DIRECTIONS FOR THIS TASK ▸
Pull every line holding the string "confirm" from the records below.

[Items listed in a dataset]
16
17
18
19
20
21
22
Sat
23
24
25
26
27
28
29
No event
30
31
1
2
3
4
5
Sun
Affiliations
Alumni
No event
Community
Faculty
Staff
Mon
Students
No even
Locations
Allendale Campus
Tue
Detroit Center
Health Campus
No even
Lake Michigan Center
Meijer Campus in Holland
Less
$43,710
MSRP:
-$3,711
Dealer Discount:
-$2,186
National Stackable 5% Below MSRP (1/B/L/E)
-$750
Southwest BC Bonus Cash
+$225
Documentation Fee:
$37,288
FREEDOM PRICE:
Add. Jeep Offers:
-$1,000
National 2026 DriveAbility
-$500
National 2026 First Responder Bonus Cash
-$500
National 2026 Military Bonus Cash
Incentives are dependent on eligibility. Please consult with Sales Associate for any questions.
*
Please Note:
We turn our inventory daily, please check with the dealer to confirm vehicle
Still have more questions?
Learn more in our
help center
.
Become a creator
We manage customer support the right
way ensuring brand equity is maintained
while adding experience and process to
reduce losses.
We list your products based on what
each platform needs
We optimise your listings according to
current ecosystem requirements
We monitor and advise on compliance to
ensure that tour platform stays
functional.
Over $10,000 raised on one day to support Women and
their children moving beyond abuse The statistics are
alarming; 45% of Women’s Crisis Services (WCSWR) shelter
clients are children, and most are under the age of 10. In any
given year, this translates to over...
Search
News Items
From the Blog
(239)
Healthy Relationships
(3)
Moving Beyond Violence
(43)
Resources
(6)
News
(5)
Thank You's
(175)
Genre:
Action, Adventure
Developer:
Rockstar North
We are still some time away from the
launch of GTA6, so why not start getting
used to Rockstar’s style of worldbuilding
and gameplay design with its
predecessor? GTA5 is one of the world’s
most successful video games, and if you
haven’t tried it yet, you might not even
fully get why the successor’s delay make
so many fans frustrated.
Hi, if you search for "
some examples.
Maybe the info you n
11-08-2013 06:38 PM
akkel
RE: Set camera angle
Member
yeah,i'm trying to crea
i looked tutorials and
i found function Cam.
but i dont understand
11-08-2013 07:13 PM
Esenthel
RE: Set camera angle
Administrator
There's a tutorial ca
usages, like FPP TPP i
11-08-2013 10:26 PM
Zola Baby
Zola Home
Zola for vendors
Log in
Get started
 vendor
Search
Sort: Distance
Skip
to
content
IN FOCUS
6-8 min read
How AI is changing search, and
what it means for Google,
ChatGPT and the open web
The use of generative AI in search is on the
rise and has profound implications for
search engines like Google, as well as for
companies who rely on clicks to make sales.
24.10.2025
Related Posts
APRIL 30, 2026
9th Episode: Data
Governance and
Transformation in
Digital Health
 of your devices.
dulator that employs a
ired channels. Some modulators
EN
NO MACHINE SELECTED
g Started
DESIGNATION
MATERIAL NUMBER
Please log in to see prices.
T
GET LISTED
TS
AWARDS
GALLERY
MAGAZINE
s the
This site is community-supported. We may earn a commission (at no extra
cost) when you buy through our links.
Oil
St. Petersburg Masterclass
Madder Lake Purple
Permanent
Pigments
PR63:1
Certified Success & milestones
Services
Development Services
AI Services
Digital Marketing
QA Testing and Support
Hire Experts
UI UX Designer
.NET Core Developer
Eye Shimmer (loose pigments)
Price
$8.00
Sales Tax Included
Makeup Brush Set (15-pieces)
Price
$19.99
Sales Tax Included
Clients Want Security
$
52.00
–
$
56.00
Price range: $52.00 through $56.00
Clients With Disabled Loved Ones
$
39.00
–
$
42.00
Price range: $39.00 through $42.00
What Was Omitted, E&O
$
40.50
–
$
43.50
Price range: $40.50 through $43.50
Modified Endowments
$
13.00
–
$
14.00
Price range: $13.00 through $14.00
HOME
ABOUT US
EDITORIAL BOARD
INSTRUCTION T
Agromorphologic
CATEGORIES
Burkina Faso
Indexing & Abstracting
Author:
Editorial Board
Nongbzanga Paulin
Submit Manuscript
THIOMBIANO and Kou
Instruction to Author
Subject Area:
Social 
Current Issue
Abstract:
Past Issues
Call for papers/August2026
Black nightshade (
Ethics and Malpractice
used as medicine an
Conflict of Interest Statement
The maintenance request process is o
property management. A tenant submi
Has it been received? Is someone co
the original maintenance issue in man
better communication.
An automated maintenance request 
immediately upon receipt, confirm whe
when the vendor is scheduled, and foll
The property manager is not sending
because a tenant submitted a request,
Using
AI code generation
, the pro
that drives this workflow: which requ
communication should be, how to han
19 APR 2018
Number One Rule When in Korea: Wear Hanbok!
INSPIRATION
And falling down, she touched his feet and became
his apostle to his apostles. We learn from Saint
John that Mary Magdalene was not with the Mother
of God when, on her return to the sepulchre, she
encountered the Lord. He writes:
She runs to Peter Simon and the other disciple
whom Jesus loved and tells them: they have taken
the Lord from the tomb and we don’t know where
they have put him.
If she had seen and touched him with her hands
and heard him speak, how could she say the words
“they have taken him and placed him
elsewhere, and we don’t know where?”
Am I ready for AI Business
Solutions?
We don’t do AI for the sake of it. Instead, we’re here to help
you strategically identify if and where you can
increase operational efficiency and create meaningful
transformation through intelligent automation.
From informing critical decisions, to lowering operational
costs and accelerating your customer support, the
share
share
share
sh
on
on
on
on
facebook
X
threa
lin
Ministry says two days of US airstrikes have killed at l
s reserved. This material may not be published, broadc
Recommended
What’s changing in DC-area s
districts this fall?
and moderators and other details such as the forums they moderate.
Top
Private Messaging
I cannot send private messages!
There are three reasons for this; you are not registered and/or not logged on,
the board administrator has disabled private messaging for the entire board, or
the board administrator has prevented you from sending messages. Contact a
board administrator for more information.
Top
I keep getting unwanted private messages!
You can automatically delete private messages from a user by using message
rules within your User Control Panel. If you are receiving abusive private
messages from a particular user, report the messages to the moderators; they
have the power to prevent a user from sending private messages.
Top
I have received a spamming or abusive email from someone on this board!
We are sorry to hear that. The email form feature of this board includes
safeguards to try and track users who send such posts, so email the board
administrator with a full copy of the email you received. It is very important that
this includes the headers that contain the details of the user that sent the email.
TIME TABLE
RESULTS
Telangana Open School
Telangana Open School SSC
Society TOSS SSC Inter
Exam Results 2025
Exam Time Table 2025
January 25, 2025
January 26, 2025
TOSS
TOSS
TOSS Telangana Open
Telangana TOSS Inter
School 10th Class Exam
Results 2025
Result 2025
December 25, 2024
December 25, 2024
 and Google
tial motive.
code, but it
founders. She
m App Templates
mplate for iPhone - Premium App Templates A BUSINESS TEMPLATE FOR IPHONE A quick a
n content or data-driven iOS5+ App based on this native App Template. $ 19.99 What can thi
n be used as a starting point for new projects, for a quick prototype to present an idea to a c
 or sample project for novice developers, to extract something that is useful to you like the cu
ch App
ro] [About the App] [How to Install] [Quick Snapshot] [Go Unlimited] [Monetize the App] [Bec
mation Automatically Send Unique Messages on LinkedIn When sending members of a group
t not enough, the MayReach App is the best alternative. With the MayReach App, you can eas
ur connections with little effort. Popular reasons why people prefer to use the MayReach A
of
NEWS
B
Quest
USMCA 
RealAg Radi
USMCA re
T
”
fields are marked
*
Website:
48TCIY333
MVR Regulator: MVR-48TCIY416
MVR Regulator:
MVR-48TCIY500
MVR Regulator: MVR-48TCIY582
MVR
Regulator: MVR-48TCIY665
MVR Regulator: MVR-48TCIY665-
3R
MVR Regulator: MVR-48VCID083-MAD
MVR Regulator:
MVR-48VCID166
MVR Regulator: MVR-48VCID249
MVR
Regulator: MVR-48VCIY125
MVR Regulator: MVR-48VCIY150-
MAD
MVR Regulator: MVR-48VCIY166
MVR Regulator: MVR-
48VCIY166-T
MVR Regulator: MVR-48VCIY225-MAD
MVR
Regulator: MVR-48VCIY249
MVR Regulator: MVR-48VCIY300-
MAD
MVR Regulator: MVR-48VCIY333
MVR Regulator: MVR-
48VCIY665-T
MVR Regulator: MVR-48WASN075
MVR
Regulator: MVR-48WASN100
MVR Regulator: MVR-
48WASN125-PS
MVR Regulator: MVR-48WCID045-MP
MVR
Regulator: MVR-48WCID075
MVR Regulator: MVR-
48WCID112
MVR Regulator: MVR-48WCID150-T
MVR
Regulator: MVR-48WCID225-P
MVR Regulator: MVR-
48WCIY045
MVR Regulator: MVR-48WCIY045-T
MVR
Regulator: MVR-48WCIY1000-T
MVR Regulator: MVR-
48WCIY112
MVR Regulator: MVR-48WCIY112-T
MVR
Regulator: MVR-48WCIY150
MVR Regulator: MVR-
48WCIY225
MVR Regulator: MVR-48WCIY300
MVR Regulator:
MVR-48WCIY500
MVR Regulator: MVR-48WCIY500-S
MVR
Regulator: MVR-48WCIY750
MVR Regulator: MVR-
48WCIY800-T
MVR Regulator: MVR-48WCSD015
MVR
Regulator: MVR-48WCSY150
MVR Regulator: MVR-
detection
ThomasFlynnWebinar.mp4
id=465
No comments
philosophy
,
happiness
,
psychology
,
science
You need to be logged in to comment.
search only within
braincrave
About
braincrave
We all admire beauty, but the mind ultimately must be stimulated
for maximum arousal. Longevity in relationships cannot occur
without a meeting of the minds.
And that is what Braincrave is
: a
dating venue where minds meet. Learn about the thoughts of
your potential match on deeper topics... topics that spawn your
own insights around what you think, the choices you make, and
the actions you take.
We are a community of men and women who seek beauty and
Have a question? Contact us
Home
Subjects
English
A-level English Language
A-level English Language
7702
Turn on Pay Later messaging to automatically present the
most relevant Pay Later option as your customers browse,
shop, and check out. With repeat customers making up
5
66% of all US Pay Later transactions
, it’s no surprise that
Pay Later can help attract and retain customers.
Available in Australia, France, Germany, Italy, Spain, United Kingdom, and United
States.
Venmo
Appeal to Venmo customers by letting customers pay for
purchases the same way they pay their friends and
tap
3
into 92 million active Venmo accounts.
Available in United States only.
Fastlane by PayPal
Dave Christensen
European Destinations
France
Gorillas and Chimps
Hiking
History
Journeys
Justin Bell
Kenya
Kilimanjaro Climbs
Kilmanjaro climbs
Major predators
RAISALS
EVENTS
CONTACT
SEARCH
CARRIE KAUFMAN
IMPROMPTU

TASK ANSWER ▸
We turn our inventory daily, please check with the dealer to confirm vehicle
immediately upon receipt, confirm whe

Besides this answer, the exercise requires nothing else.